Give the data below again exactly as written, without its pictures.

# Provided records
==============================
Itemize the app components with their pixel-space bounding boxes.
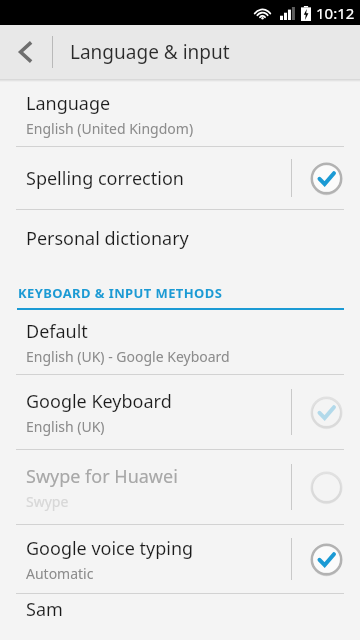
staticText: Personal dictionary [26, 226, 189, 251]
button[interactable]: Toggle Spelling correction [292, 147, 360, 209]
staticText: KEYBOARD & INPUT METHODS [18, 284, 223, 302]
button[interactable]: Default [0, 310, 360, 374]
button[interactable]: Google voice typing [0, 525, 360, 593]
button[interactable]: Google Keyboard [0, 375, 360, 449]
button[interactable]: Sam [0, 594, 360, 624]
button[interactable]: Swype for Huawei [0, 450, 360, 524]
button[interactable]: Toggle Google Keyboard [292, 375, 360, 449]
staticText: Spelling correction [26, 166, 184, 191]
staticText: Automatic [26, 564, 94, 583]
staticText: Google Keyboard [26, 389, 172, 414]
staticText: Default [26, 319, 88, 344]
staticText: English (UK) - Google Keyboard [26, 347, 230, 366]
button[interactable]: Navigate up [0, 25, 52, 79]
staticText: Language & input [70, 39, 230, 65]
button[interactable]: Language [0, 82, 360, 146]
staticText: Language [26, 91, 111, 116]
button[interactable]: Toggle Swype for Huawei [292, 450, 360, 524]
button[interactable]: Toggle Google voice typing [292, 525, 360, 593]
button[interactable]: Personal dictionary [0, 210, 360, 266]
staticText: English (UK) [26, 417, 105, 436]
staticText: Swype for Huawei [26, 464, 178, 489]
staticText: Swype [26, 492, 69, 511]
staticText: Sam [26, 597, 63, 622]
staticText: English (United Kingdom) [26, 119, 194, 138]
staticText: 10:12 [316, 3, 355, 23]
staticText: Google voice typing [26, 536, 194, 561]
button[interactable]: Spelling correction [0, 147, 360, 209]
==============================
# Written response
Itemize the app components with their pixel-space bounding boxes.
staticText: Personal dictionary [26, 226, 189, 251]
button[interactable]: Toggle Spelling correction [292, 147, 360, 209]
staticText: KEYBOARD & INPUT METHODS [18, 284, 223, 302]
button[interactable]: Default [0, 310, 360, 374]
button[interactable]: Google voice typing [0, 525, 360, 593]
button[interactable]: Google Keyboard [0, 375, 360, 449]
button[interactable]: Sam [0, 594, 360, 624]
button[interactable]: Swype for Huawei [0, 450, 360, 524]
button[interactable]: Toggle Google Keyboard [292, 375, 360, 449]
staticText: Spelling correction [26, 166, 184, 191]
staticText: Automatic [26, 564, 94, 583]
staticText: Google Keyboard [26, 389, 172, 414]
staticText: Default [26, 319, 88, 344]
staticText: English (UK) - Google Keyboard [26, 347, 230, 366]
button[interactable]: Navigate up [0, 25, 52, 79]
staticText: Language & input [70, 39, 230, 65]
button[interactable]: Language [0, 82, 360, 146]
staticText: Language [26, 91, 111, 116]
button[interactable]: Toggle Swype for Huawei [292, 450, 360, 524]
button[interactable]: Toggle Google voice typing [292, 525, 360, 593]
button[interactable]: Personal dictionary [0, 210, 360, 266]
staticText: English (UK) [26, 417, 105, 436]
staticText: Swype for Huawei [26, 464, 178, 489]
staticText: Swype [26, 492, 69, 511]
staticText: Sam [26, 597, 63, 622]
staticText: English (United Kingdom) [26, 119, 194, 138]
staticText: 10:12 [316, 3, 355, 23]
staticText: Google voice typing [26, 536, 194, 561]
button[interactable]: Spelling correction [0, 147, 360, 209]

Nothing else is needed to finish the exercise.